## WHAT YOU HAVE TO DO
Please reproduce every entry below without omitting a single line.

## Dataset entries
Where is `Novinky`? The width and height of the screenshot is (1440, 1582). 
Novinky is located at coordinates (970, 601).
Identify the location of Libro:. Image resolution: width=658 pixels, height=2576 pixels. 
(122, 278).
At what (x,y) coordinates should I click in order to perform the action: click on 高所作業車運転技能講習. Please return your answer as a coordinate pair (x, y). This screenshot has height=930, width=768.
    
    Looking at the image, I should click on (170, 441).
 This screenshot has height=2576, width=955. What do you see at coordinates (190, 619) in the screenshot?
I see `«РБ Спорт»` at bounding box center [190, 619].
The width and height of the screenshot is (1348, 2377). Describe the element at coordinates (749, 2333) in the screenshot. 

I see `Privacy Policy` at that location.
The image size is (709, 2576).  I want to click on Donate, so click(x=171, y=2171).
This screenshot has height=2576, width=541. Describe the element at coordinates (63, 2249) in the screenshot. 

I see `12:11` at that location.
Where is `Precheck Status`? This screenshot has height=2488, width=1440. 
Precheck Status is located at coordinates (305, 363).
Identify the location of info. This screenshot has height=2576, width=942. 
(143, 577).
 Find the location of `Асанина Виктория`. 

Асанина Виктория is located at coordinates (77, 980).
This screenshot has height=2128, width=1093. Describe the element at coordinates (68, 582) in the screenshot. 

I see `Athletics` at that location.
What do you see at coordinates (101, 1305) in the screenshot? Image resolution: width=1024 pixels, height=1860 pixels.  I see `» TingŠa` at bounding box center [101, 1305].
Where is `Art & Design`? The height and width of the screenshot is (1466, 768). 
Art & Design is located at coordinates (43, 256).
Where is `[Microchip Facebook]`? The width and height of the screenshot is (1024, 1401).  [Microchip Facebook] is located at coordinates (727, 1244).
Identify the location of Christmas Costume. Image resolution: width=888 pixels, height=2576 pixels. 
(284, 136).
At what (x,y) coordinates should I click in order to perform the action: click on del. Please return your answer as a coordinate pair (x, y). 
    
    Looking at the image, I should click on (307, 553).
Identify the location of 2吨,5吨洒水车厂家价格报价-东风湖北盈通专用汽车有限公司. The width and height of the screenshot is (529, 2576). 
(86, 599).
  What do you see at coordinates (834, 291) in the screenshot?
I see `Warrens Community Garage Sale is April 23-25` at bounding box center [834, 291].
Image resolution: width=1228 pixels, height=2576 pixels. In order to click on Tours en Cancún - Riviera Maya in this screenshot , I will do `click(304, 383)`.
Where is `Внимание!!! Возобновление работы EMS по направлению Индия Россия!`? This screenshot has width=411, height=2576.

## OUTPUT FOR THIS EXERCISE
Where is `Novinky`? The width and height of the screenshot is (1440, 1582). 
Novinky is located at coordinates (970, 601).
Identify the location of Libro:. Image resolution: width=658 pixels, height=2576 pixels. 
(122, 278).
At what (x,y) coordinates should I click in order to perform the action: click on 高所作業車運転技能講習. Please return your answer as a coordinate pair (x, y). This screenshot has height=930, width=768.
    
    Looking at the image, I should click on (170, 441).
 This screenshot has height=2576, width=955. What do you see at coordinates (190, 619) in the screenshot?
I see `«РБ Спорт»` at bounding box center [190, 619].
The width and height of the screenshot is (1348, 2377). Describe the element at coordinates (749, 2333) in the screenshot. 

I see `Privacy Policy` at that location.
The image size is (709, 2576).  I want to click on Donate, so click(x=171, y=2171).
This screenshot has height=2576, width=541. Describe the element at coordinates (63, 2249) in the screenshot. 

I see `12:11` at that location.
Where is `Precheck Status`? This screenshot has height=2488, width=1440. 
Precheck Status is located at coordinates (305, 363).
Identify the location of info. This screenshot has height=2576, width=942. 
(143, 577).
 Find the location of `Асанина Виктория`. 

Асанина Виктория is located at coordinates (77, 980).
This screenshot has height=2128, width=1093. Describe the element at coordinates (68, 582) in the screenshot. 

I see `Athletics` at that location.
What do you see at coordinates (101, 1305) in the screenshot? Image resolution: width=1024 pixels, height=1860 pixels.  I see `» TingŠa` at bounding box center [101, 1305].
Where is `Art & Design`? The height and width of the screenshot is (1466, 768). 
Art & Design is located at coordinates (43, 256).
Where is `[Microchip Facebook]`? The width and height of the screenshot is (1024, 1401).  [Microchip Facebook] is located at coordinates (727, 1244).
Identify the location of Christmas Costume. Image resolution: width=888 pixels, height=2576 pixels. 
(284, 136).
At what (x,y) coordinates should I click in order to perform the action: click on del. Please return your answer as a coordinate pair (x, y). 
    
    Looking at the image, I should click on (307, 553).
Identify the location of 2吨,5吨洒水车厂家价格报价-东风湖北盈通专用汽车有限公司. The width and height of the screenshot is (529, 2576). 
(86, 599).
  What do you see at coordinates (834, 291) in the screenshot?
I see `Warrens Community Garage Sale is April 23-25` at bounding box center [834, 291].
Image resolution: width=1228 pixels, height=2576 pixels. In order to click on Tours en Cancún - Riviera Maya in this screenshot , I will do `click(304, 383)`.
Where is `Внимание!!! Возобновление работы EMS по направлению Индия Россия!`? This screenshot has width=411, height=2576.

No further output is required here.